#### EXERCISE AIM:
Look for the word "Ηλία" in the material below. Copy each line that has it.

#### SOURCE MATERIAL:
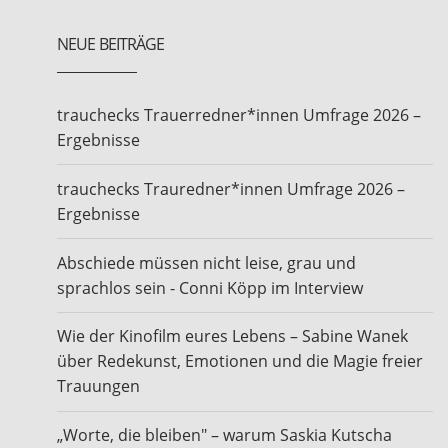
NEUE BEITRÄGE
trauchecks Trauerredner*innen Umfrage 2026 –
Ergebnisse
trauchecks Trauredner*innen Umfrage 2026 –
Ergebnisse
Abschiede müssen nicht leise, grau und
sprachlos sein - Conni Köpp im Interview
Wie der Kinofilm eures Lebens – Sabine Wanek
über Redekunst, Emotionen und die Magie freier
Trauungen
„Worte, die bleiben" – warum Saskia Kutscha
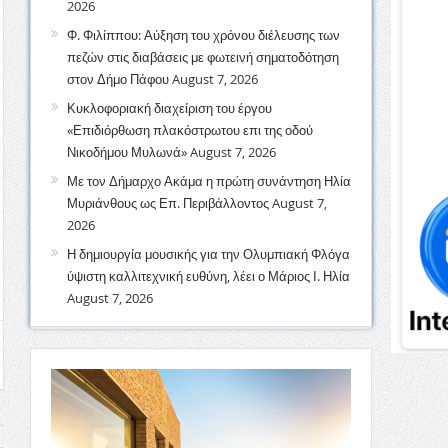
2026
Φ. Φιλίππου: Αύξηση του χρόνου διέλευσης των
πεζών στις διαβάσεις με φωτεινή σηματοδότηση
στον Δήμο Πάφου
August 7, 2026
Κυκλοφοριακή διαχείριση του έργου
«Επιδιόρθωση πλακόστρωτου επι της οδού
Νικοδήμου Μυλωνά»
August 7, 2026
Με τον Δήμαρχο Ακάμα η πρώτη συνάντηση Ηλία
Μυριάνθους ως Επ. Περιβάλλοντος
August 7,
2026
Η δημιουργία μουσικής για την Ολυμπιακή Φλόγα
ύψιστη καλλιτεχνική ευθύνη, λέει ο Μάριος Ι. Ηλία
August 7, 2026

#### PROBLEM SOLUTION:
Με τον Δήμαρχο Ακάμα η πρώτη συνάντηση Ηλία
ύψιστη καλλιτεχνική ευθύνη, λέει ο Μάριος Ι. Ηλία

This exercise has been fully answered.